╭─ SOURCE MATERIAL

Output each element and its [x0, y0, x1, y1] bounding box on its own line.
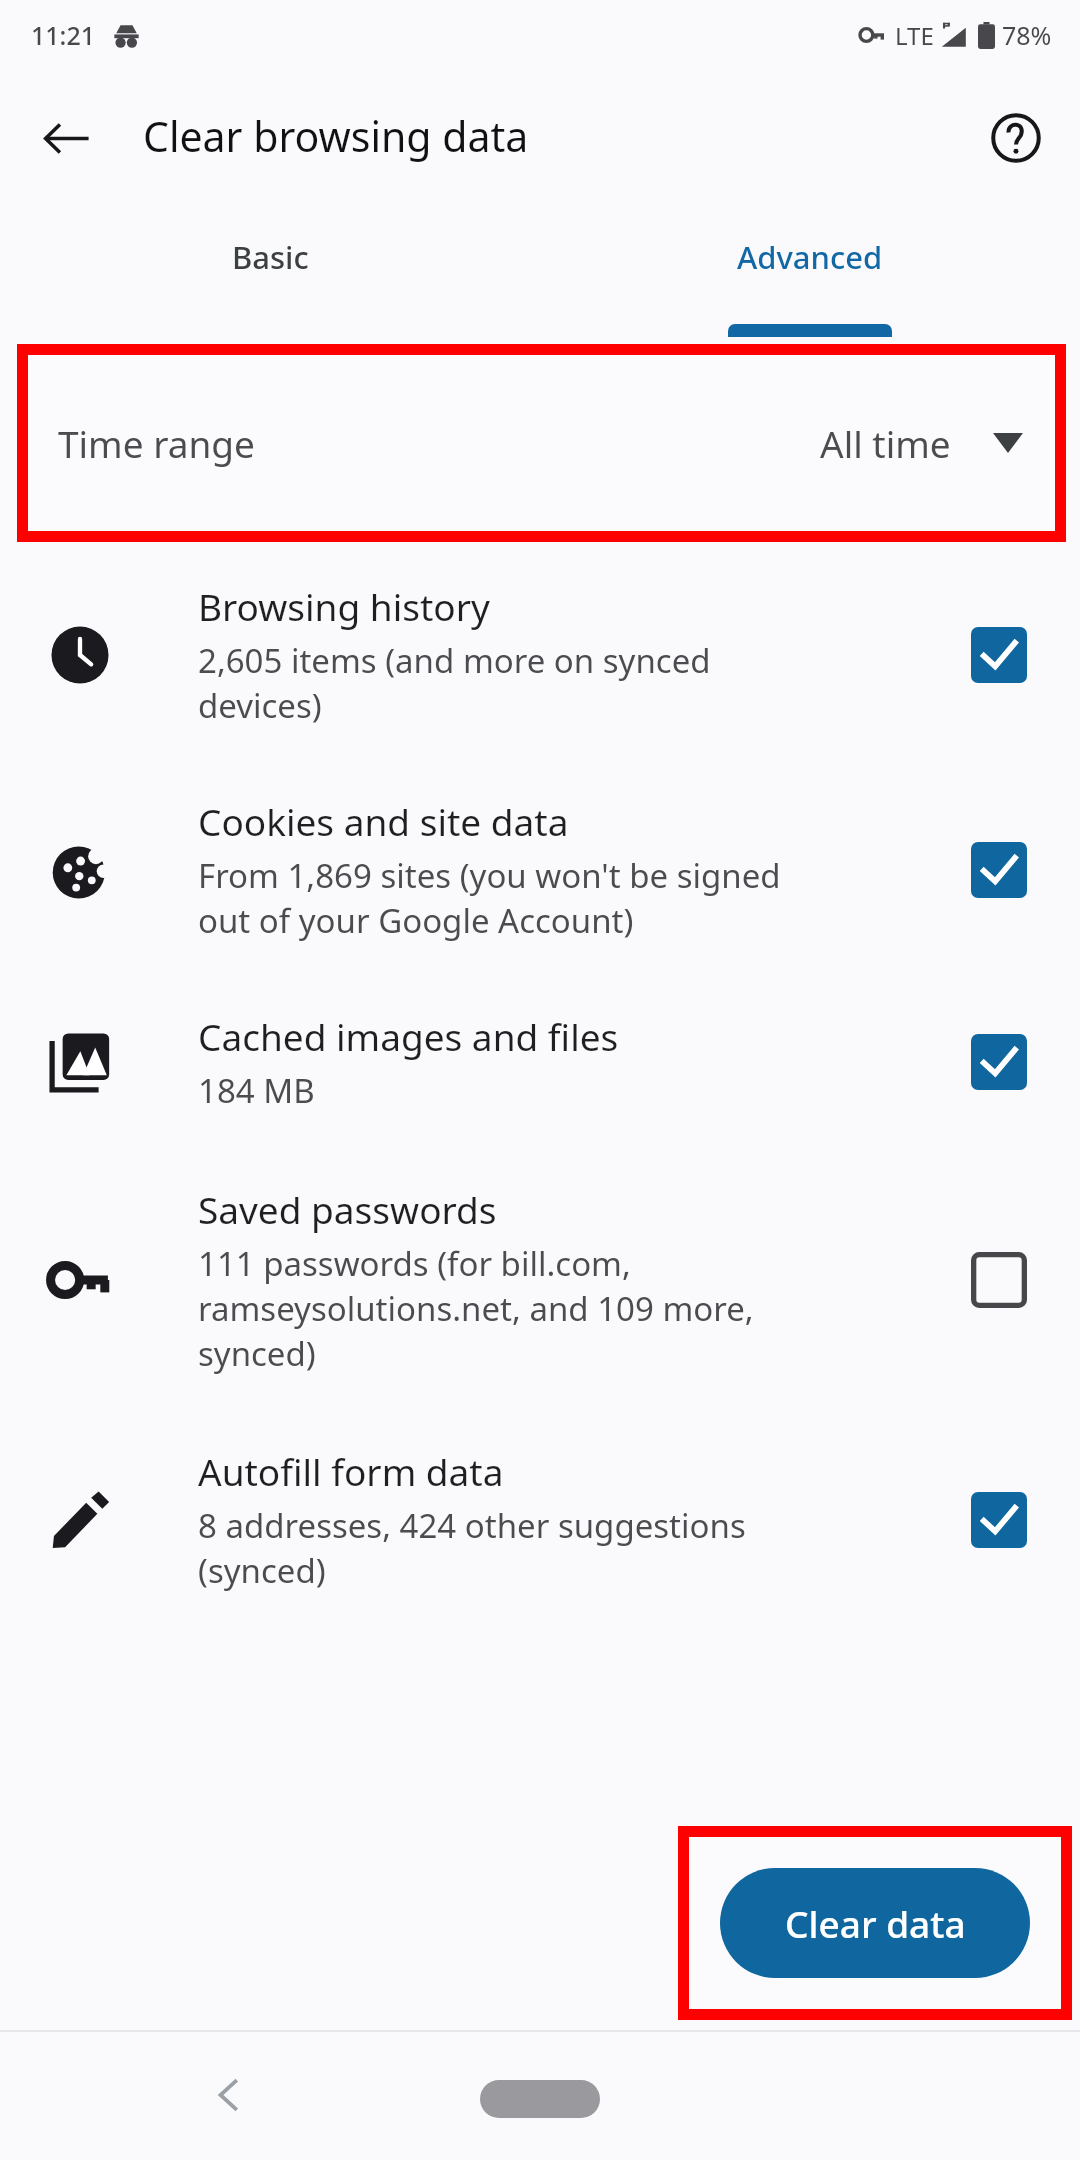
- staticText: All time: [820, 418, 951, 468]
- button[interactable]: Advanced: [540, 205, 1080, 337]
- button[interactable]: Autofill form data: [0, 1412, 1080, 1627]
- button[interactable]: Browsing history: [0, 547, 1080, 762]
- staticText: Cookies and site data: [198, 796, 569, 846]
- staticText: Time range: [58, 418, 255, 468]
- button[interactable]: Saved passwords checkbox: [956, 1237, 1042, 1323]
- staticText: Cached images and files: [198, 1011, 619, 1061]
- staticText: Basic: [232, 236, 309, 278]
- staticText: 78%: [1002, 18, 1052, 52]
- staticText: 11:21: [31, 18, 96, 52]
- button[interactable]: Saved passwords: [0, 1147, 1080, 1412]
- staticText: synced): [198, 1331, 316, 1376]
- button[interactable]: Back: [26, 98, 106, 178]
- staticText: Saved passwords: [198, 1184, 497, 1234]
- button[interactable]: Time range: [28, 355, 1055, 531]
- staticText: ramseysolutions.net, and 109 more,: [198, 1286, 754, 1331]
- button[interactable]: Autofill form data checkbox: [956, 1477, 1042, 1563]
- staticText: (synced): [198, 1548, 326, 1593]
- staticText: Advanced: [737, 236, 883, 278]
- button[interactable]: Cached images and files checkbox: [956, 1019, 1042, 1105]
- staticText: devices): [198, 683, 322, 728]
- staticText: out of your Google Account): [198, 898, 634, 943]
- button[interactable]: Back: [190, 2055, 270, 2135]
- staticText: 2,605 items (and more on synced: [198, 638, 711, 683]
- staticText: 111 passwords (for bill.com,: [198, 1241, 631, 1286]
- staticText: 8 addresses, 424 other suggestions: [198, 1503, 746, 1548]
- button[interactable]: Home: [480, 2080, 600, 2118]
- button[interactable]: Clear data: [720, 1868, 1030, 1978]
- button[interactable]: Cached images and files: [0, 977, 1080, 1147]
- staticText: Clear browsing data: [143, 108, 529, 164]
- button[interactable]: Help: [976, 98, 1056, 178]
- button[interactable]: Cookies and site data: [0, 762, 1080, 977]
- staticText: Clear data: [785, 1898, 966, 1948]
- button[interactable]: Browsing history checkbox: [956, 612, 1042, 698]
- button[interactable]: Cookies and site data checkbox: [956, 827, 1042, 913]
- staticText: Autofill form data: [198, 1446, 504, 1496]
- staticText: From 1,869 sites (you won't be signed: [198, 853, 781, 898]
- staticText: LTE: [895, 19, 934, 52]
- staticText: 184 MB: [198, 1068, 315, 1113]
- button[interactable]: Basic: [0, 205, 540, 337]
- staticText: Browsing history: [198, 581, 490, 631]
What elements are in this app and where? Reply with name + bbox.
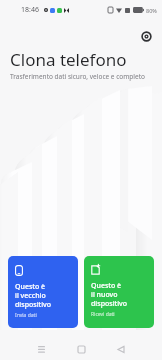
staticText: 18:46 [21,5,39,15]
staticText: Questo è il vecchio dispositivo [15,282,52,309]
staticText: Trasferimento dati sicuro, veloce e comp… [10,72,145,81]
button[interactable]: Impostazioni [137,27,155,45]
button[interactable]: Questo è il nuovo dispositivo [84,256,154,328]
staticText: Clona telefono [10,48,127,71]
button[interactable]: Questo è il vecchio dispositivo [8,256,78,328]
button[interactable]: Recenti [21,338,61,360]
staticText: Questo è il nuovo dispositivo [91,281,128,308]
staticText: 80% [146,7,157,14]
staticText: Invia dati [15,312,37,319]
button[interactable]: Indietro [101,338,141,360]
button[interactable]: Home [61,338,101,360]
staticText: Ricevi dati [91,311,115,318]
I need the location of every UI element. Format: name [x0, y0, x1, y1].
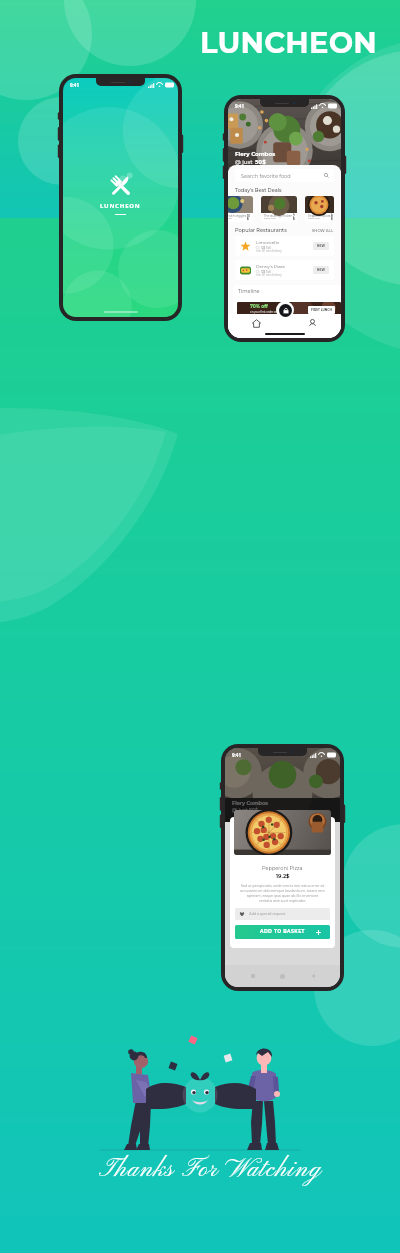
staticText: Fiery Combos [235, 151, 276, 158]
staticText: 12$ Toll [261, 246, 271, 249]
staticText: min 30 min delivery [256, 249, 282, 252]
staticText: Bistro Cafe [308, 217, 320, 220]
button[interactable]: ADD TO BASKET [235, 925, 330, 939]
staticText: Salad with veggies [228, 214, 247, 217]
staticText: 17$ [293, 211, 294, 220]
staticText: Fiery Combos [232, 800, 268, 806]
staticText: 70% off [250, 304, 268, 310]
button[interactable]: NEW [317, 268, 325, 272]
staticText: Limoncello [256, 240, 280, 245]
staticText: The stuffing chicken [264, 214, 293, 217]
button[interactable]: The stuffing chicken [261, 196, 297, 222]
staticText: Denny's Pizza [256, 264, 285, 269]
button[interactable]: Basket [276, 301, 294, 319]
staticText: Pepperoni Pizza [262, 865, 303, 871]
staticText: 50$ [255, 159, 266, 166]
staticText: @ just 50$ [232, 807, 259, 813]
button[interactable]: Search favorite food [235, 169, 334, 182]
staticText: Bistro Cafe [264, 217, 276, 220]
staticText: 9:41 [232, 752, 241, 758]
staticText: @ just [235, 159, 255, 166]
staticText: 9:41 [70, 82, 79, 88]
staticText: Pepperoni pizza [308, 214, 331, 217]
staticText: 12$ Toll [261, 270, 271, 273]
staticText: Thanks For Watching [99, 1154, 323, 1185]
staticText: 9:41 [235, 103, 244, 109]
staticText: min 30 min delivery [256, 273, 282, 276]
button[interactable]: Limoncello [235, 236, 334, 256]
staticText: LUNCHEON [200, 25, 377, 60]
staticText: 10$ [247, 214, 250, 220]
button[interactable]: SHOW ALL [312, 228, 334, 233]
button[interactable]: FIRST LUNCH [311, 308, 332, 312]
button[interactable]: Home [228, 314, 284, 338]
staticText: Bistro Cafe [228, 217, 232, 220]
button[interactable]: Denny's Pizza [235, 260, 334, 280]
staticText: Sed ut perspiciatis unde omnis iste natu… [240, 884, 325, 903]
staticText: NEW [317, 244, 325, 248]
button[interactable]: Profile [284, 314, 341, 338]
button[interactable]: NEW [317, 244, 325, 248]
staticText: on your first order only [250, 310, 280, 313]
button[interactable]: Add a special request [235, 908, 330, 920]
button[interactable]: Pepperoni pizza [305, 196, 334, 222]
staticText: 19.2$ [276, 873, 290, 880]
staticText: LUNCHEON [100, 202, 141, 210]
staticText: Add a special request [249, 912, 286, 916]
staticText: Search favorite food [241, 173, 291, 179]
staticText: NEW [317, 268, 325, 272]
staticText: Popular Restaurants [235, 227, 287, 233]
staticText: Timeline [238, 288, 260, 294]
staticText: Today's Best Deals [235, 187, 282, 193]
button[interactable]: Salad with veggies [228, 196, 253, 222]
staticText: ADD TO BASKET [260, 929, 305, 935]
staticText: FIRST LUNCH [311, 308, 332, 312]
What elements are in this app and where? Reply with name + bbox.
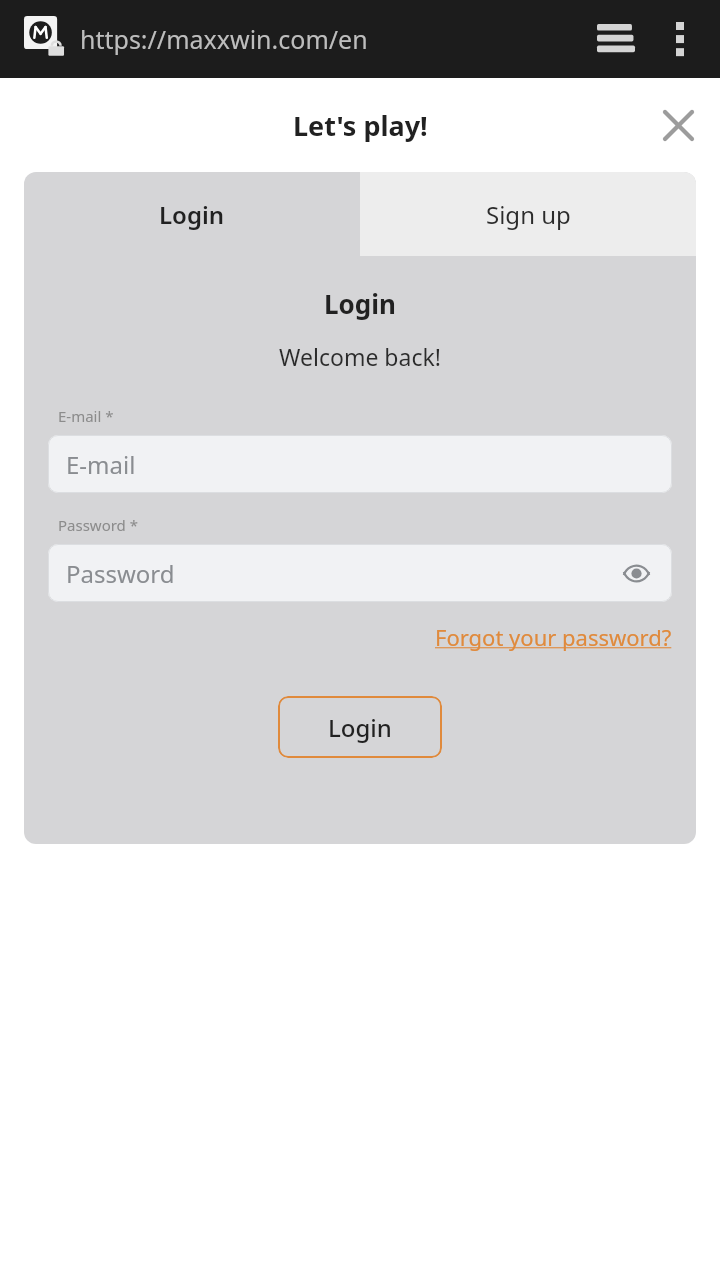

╰─

◆ WHAT YOU WILL DO ◆
All of the preceding material should be output verbatim, with the pictures excluded.

◆ SOLUTION ◆
Output each element and its [x0, y0, x1, y1] bounding box on its own line.
- staticText: All time: [820, 418, 951, 468]
- button[interactable]: Advanced: [540, 205, 1080, 337]
- button[interactable]: Autofill form data: [0, 1412, 1080, 1627]
- button[interactable]: Browsing history: [0, 547, 1080, 762]
- staticText: Cookies and site data: [198, 796, 569, 846]
- staticText: Time range: [58, 418, 255, 468]
- button[interactable]: Saved passwords checkbox: [956, 1237, 1042, 1323]
- staticText: Cached images and files: [198, 1011, 619, 1061]
- staticText: Basic: [232, 236, 309, 278]
- staticText: 78%: [1002, 18, 1052, 52]
- staticText: 11:21: [31, 18, 96, 52]
- button[interactable]: Saved passwords: [0, 1147, 1080, 1412]
- staticText: synced): [198, 1331, 316, 1376]
- button[interactable]: Back: [26, 98, 106, 178]
- staticText: Saved passwords: [198, 1184, 497, 1234]
- button[interactable]: Time range: [28, 355, 1055, 531]
- staticText: ramseysolutions.net, and 109 more,: [198, 1286, 754, 1331]
- button[interactable]: Autofill form data checkbox: [956, 1477, 1042, 1563]
- staticText: (synced): [198, 1548, 326, 1593]
- staticText: Advanced: [737, 236, 883, 278]
- button[interactable]: Cached images and files checkbox: [956, 1019, 1042, 1105]
- staticText: devices): [198, 683, 322, 728]
- staticText: out of your Google Account): [198, 898, 634, 943]
- button[interactable]: Back: [190, 2055, 270, 2135]
- staticText: 2,605 items (and more on synced: [198, 638, 711, 683]
- staticText: 111 passwords (for bill.com,: [198, 1241, 631, 1286]
- staticText: 8 addresses, 424 other suggestions: [198, 1503, 746, 1548]
- button[interactable]: Home: [480, 2080, 600, 2118]
- button[interactable]: Clear data: [720, 1868, 1030, 1978]
- button[interactable]: Cached images and files: [0, 977, 1080, 1147]
- staticText: Clear browsing data: [143, 108, 529, 164]
- button[interactable]: Help: [976, 98, 1056, 178]
- button[interactable]: Cookies and site data: [0, 762, 1080, 977]
- staticText: Clear data: [785, 1898, 966, 1948]
- button[interactable]: Browsing history checkbox: [956, 612, 1042, 698]
- button[interactable]: Cookies and site data checkbox: [956, 827, 1042, 913]
- staticText: Autofill form data: [198, 1446, 504, 1496]
- staticText: From 1,869 sites (you won't be signed: [198, 853, 781, 898]
- staticText: LTE: [895, 19, 934, 52]
- staticText: 184 MB: [198, 1068, 315, 1113]
- button[interactable]: Basic: [0, 205, 540, 337]
- staticText: Browsing history: [198, 581, 490, 631]
What elements are in this app and where? Reply with name + bbox.
staticText: 18:46 [21,5,39,15]
staticText: Questo è il vecchio dispositivo [15,282,52,309]
staticText: Trasferimento dati sicuro, veloce e comp… [10,72,145,81]
button[interactable]: Impostazioni [137,27,155,45]
button[interactable]: Questo è il nuovo dispositivo [84,256,154,328]
staticText: Clona telefono [10,48,127,71]
button[interactable]: Questo è il vecchio dispositivo [8,256,78,328]
button[interactable]: Recenti [21,338,61,360]
staticText: Questo è il nuovo dispositivo [91,281,128,308]
staticText: 80% [146,7,157,14]
staticText: Invia dati [15,312,37,319]
button[interactable]: Indietro [101,338,141,360]
button[interactable]: Home [61,338,101,360]
staticText: Ricevi dati [91,311,115,318]
I need the location of every UI element. Format: name [x0, y0, x1, y1].
staticText: Fiery Combos [235, 151, 276, 158]
staticText: 12$ Toll [261, 246, 271, 249]
staticText: min 30 min delivery [256, 249, 282, 252]
staticText: Bistro Cafe [308, 217, 320, 220]
button[interactable]: ADD TO BASKET [235, 925, 330, 939]
staticText: Salad with veggies [228, 214, 247, 217]
staticText: 17$ [293, 211, 294, 220]
staticText: Fiery Combos [232, 800, 268, 806]
staticText: 70% off [250, 304, 268, 310]
button[interactable]: NEW [317, 268, 325, 272]
staticText: Limoncello [256, 240, 280, 245]
staticText: The stuffing chicken [264, 214, 293, 217]
button[interactable]: The stuffing chicken [261, 196, 297, 222]
staticText: Denny's Pizza [256, 264, 285, 269]
button[interactable]: Basket [276, 301, 294, 319]
staticText: Pepperoni Pizza [262, 865, 303, 871]
staticText: 50$ [255, 159, 266, 166]
staticText: @ just 50$ [232, 807, 259, 813]
button[interactable]: Search favorite food [235, 169, 334, 182]
staticText: Bistro Cafe [264, 217, 276, 220]
staticText: 9:41 [232, 752, 241, 758]
staticText: @ just [235, 159, 255, 166]
staticText: 9:41 [70, 82, 79, 88]
staticText: Pepperoni pizza [308, 214, 331, 217]
staticText: 12$ Toll [261, 270, 271, 273]
staticText: Thanks For Watching [99, 1154, 323, 1185]
staticText: 9:41 [235, 103, 244, 109]
staticText: min 30 min delivery [256, 273, 282, 276]
button[interactable]: Limoncello [235, 236, 334, 256]
staticText: LUNCHEON [200, 25, 377, 60]
staticText: 10$ [247, 214, 250, 220]
button[interactable]: SHOW ALL [312, 228, 334, 233]
button[interactable]: FIRST LUNCH [311, 308, 332, 312]
button[interactable]: Home [228, 314, 284, 338]
staticText: Bistro Cafe [228, 217, 232, 220]
button[interactable]: Denny's Pizza [235, 260, 334, 280]
staticText: Sed ut perspiciatis unde omnis iste natu… [240, 884, 325, 903]
staticText: NEW [317, 244, 325, 248]
button[interactable]: Profile [284, 314, 341, 338]
button[interactable]: NEW [317, 244, 325, 248]
staticText: on your first order only [250, 310, 280, 313]
button[interactable]: Add a special request [235, 908, 330, 920]
button[interactable]: Pepperoni pizza [305, 196, 334, 222]
staticText: 19.2$ [276, 873, 290, 880]
staticText: LUNCHEON [100, 202, 141, 210]
staticText: Add a special request [249, 912, 286, 916]
staticText: Search favorite food [241, 173, 291, 179]
staticText: NEW [317, 268, 325, 272]
staticText: Popular Restaurants [235, 227, 287, 233]
staticText: Timeline [238, 288, 260, 294]
staticText: Today's Best Deals [235, 187, 282, 193]
button[interactable]: Salad with veggies [228, 196, 253, 222]
staticText: ADD TO BASKET [260, 929, 305, 935]
staticText: FIRST LUNCH [311, 308, 332, 312]
What elements are in this app and where? Reply with name + bbox.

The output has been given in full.